┌─ Source information
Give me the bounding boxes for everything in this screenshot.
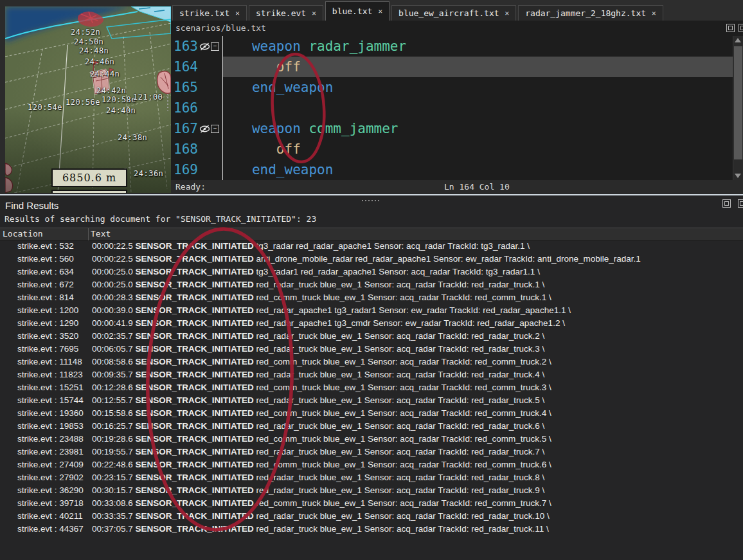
close-icon[interactable]	[738, 199, 743, 208]
tab-close-icon[interactable]: ✕	[235, 9, 240, 17]
result-location: strike.evt : 1200	[0, 305, 88, 318]
grid-label: 120:56e	[66, 98, 100, 107]
result-row[interactable]: strike.evt : 67200:00:25.0 SENSOR_TRACK_…	[0, 280, 743, 293]
line-number: 165	[171, 80, 198, 95]
code-line-163[interactable]: 163− weapon radar_jammer	[171, 36, 743, 57]
grid-label: 121:00	[133, 93, 163, 102]
code-line-168[interactable]: 168 off	[171, 139, 743, 159]
line-number: 166	[171, 100, 198, 116]
result-location: strike.evt : 1290	[0, 318, 88, 331]
result-location: strike.evt : 23488	[0, 434, 88, 447]
result-row[interactable]: strike.evt : 2398100:19:55.7 SENSOR_TRAC…	[0, 447, 743, 460]
tab-label: blue_ew_aircraft.txt	[398, 8, 499, 18]
result-row[interactable]: strike.evt : 2790200:23:15.7 SENSOR_TRAC…	[0, 473, 743, 485]
result-row[interactable]: strike.evt : 4021100:33:35.7 SENSOR_TRAC…	[0, 511, 743, 524]
undock-icon[interactable]	[722, 199, 731, 208]
vertical-splitter-handle[interactable]	[167, 94, 168, 111]
close-icon[interactable]	[739, 24, 743, 32]
grid-label: 24:36n	[134, 169, 163, 178]
result-location: strike.evt : 44367	[0, 524, 88, 537]
scrollbar-up-icon[interactable]	[735, 38, 741, 42]
find-results-panel: Find Results Results of searching docume…	[0, 195, 743, 560]
tab-close-icon[interactable]: ✕	[652, 9, 656, 17]
results-pane-icons	[722, 199, 743, 208]
code-line-165[interactable]: 165 end_weapon	[171, 77, 743, 98]
result-text: 00:08:58.6 SENSOR_TRACK_INITIATED red_co…	[88, 357, 743, 370]
result-location: strike.evt : 19360	[0, 408, 88, 421]
tab-strike-txt[interactable]: strike.txt✕	[172, 5, 247, 21]
result-row[interactable]: strike.evt : 1182300:09:35.7 SENSOR_TRAC…	[0, 370, 743, 383]
map-pane: 24:52n24:50n24:48n24:46n24:44n24:42n24:4…	[0, 0, 171, 194]
status-ready: Ready:	[171, 182, 206, 192]
result-row[interactable]: strike.evt : 120000:00:39.0 SENSOR_TRACK…	[0, 305, 743, 318]
result-row[interactable]: strike.evt : 769500:06:05.7 SENSOR_TRACK…	[0, 344, 743, 357]
tab-close-icon[interactable]: ✕	[312, 9, 316, 17]
eye-slash-icon[interactable]	[199, 42, 210, 51]
grid-label: 24:50n	[74, 37, 103, 46]
breadcrumb-bar: scenarios/blue.txt	[171, 21, 743, 36]
result-row[interactable]: strike.evt : 129000:00:41.9 SENSOR_TRACK…	[0, 318, 743, 331]
undock-icon[interactable]	[726, 24, 735, 32]
code-editor[interactable]: 163− weapon radar_jammer164 off165 end_w…	[171, 36, 743, 180]
editor-scrollbar[interactable]	[733, 36, 743, 180]
scrollbar-thumb[interactable]	[734, 46, 742, 159]
result-row[interactable]: strike.evt : 3971800:33:08.6 SENSOR_TRAC…	[0, 498, 743, 511]
code-line-166[interactable]: 166	[171, 98, 743, 118]
tab-label: radar_jammer_2_18ghz.txt	[525, 8, 646, 18]
result-text: 00:12:28.6 SENSOR_TRACK_INITIATED red_co…	[88, 383, 743, 395]
grid-label: 24:48n	[79, 46, 109, 55]
result-text: 00:33:35.7 SENSOR_TRACK_INITIATED red_ra…	[88, 511, 743, 524]
result-location: strike.evt : 672	[0, 280, 88, 293]
result-text: 00:00:22.5 SENSOR_TRACK_INITIATED anti_d…	[88, 254, 743, 267]
tab-strike-evt[interactable]: strike.evt✕	[249, 5, 323, 21]
find-results-summary: Results of searching document for "SENSO…	[4, 214, 316, 224]
result-location: strike.evt : 560	[0, 254, 88, 267]
drag-handle[interactable]	[362, 200, 381, 201]
result-text: 00:12:55.7 SENSOR_TRACK_INITIATED red_ra…	[88, 395, 743, 408]
tab-blue-ew-aircraft-txt[interactable]: blue_ew_aircraft.txt✕	[391, 5, 516, 21]
result-row[interactable]: strike.evt : 3629000:30:15.7 SENSOR_TRAC…	[0, 485, 743, 498]
fold-collapse-icon[interactable]: −	[211, 42, 219, 51]
eye-slash-icon[interactable]	[199, 125, 210, 133]
tab-blue-txt[interactable]: blue.txt✕	[325, 1, 389, 21]
result-location: strike.evt : 7695	[0, 344, 88, 357]
result-row[interactable]: strike.evt : 2740900:22:48.6 SENSOR_TRAC…	[0, 460, 743, 473]
result-row[interactable]: strike.evt : 63400:00:25.0 SENSOR_TRACK_…	[0, 267, 743, 280]
result-row[interactable]: strike.evt : 1114800:08:58.6 SENSOR_TRAC…	[0, 357, 743, 370]
result-location: strike.evt : 39718	[0, 498, 88, 511]
result-row[interactable]: strike.evt : 1936000:15:58.6 SENSOR_TRAC…	[0, 408, 743, 421]
code-line-164[interactable]: 164 off	[171, 57, 743, 77]
result-row[interactable]: strike.evt : 2348800:19:28.6 SENSOR_TRAC…	[0, 434, 743, 447]
tab-label: strike.evt	[256, 8, 306, 18]
result-text: 00:00:22.5 SENSOR_TRACK_INITIATED tg3_ra…	[88, 241, 743, 254]
result-row[interactable]: strike.evt : 56000:00:22.5 SENSOR_TRACK_…	[0, 254, 743, 267]
tab-close-icon[interactable]: ✕	[378, 7, 382, 15]
result-text: 00:16:25.7 SENSOR_TRACK_INITIATED red_ra…	[88, 421, 743, 434]
result-location: strike.evt : 27902	[0, 473, 88, 485]
editor-status-bar: Ready: Ln 164 Col 10	[171, 180, 743, 194]
column-header-text[interactable]: Text	[91, 228, 111, 240]
column-header-location[interactable]: Location	[3, 228, 43, 240]
code-line-167[interactable]: 167− weapon comm_jammer	[171, 118, 743, 139]
result-row[interactable]: strike.evt : 1985300:16:25.7 SENSOR_TRAC…	[0, 421, 743, 434]
result-location: strike.evt : 15744	[0, 395, 88, 408]
grid-label: 120:58e	[102, 95, 136, 104]
grid-label: 24:42n	[96, 86, 126, 95]
map-3d-view[interactable]: 24:52n24:50n24:48n24:46n24:44n24:42n24:4…	[5, 6, 171, 193]
result-row[interactable]: strike.evt : 53200:00:22.5 SENSOR_TRACK_…	[0, 241, 743, 254]
tab-radar-jammer-2-18ghz-txt[interactable]: radar_jammer_2_18ghz.txt✕	[518, 5, 663, 21]
result-row[interactable]: strike.evt : 352000:02:35.7 SENSOR_TRACK…	[0, 331, 743, 344]
result-row[interactable]: strike.evt : 81400:00:28.3 SENSOR_TRACK_…	[0, 293, 743, 305]
result-text: 00:30:15.7 SENSOR_TRACK_INITIATED red_ra…	[88, 485, 743, 498]
code-text	[222, 98, 733, 118]
result-row[interactable]: strike.evt : 1574400:12:55.7 SENSOR_TRAC…	[0, 395, 743, 408]
result-row[interactable]: strike.evt : 4436700:37:05.7 SENSOR_TRAC…	[0, 524, 743, 537]
fold-collapse-icon[interactable]: −	[211, 125, 219, 133]
tab-close-icon[interactable]: ✕	[505, 9, 510, 17]
result-text: 00:00:25.0 SENSOR_TRACK_INITIATED red_ra…	[88, 280, 743, 293]
result-row[interactable]: strike.evt : 1525100:12:28.6 SENSOR_TRAC…	[0, 383, 743, 395]
status-line-col: Ln 164 Col 10	[444, 180, 510, 194]
code-line-169[interactable]: 169 end_weapon	[171, 159, 743, 180]
result-text: 00:09:35.7 SENSOR_TRACK_INITIATED red_ra…	[88, 370, 743, 383]
scrollbar-down-icon[interactable]	[735, 174, 741, 178]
└─
**Exercise goal**: Looking at the entries, work out how many lines include the word "header" and give the number by itself.

**Result of the exercise**: 2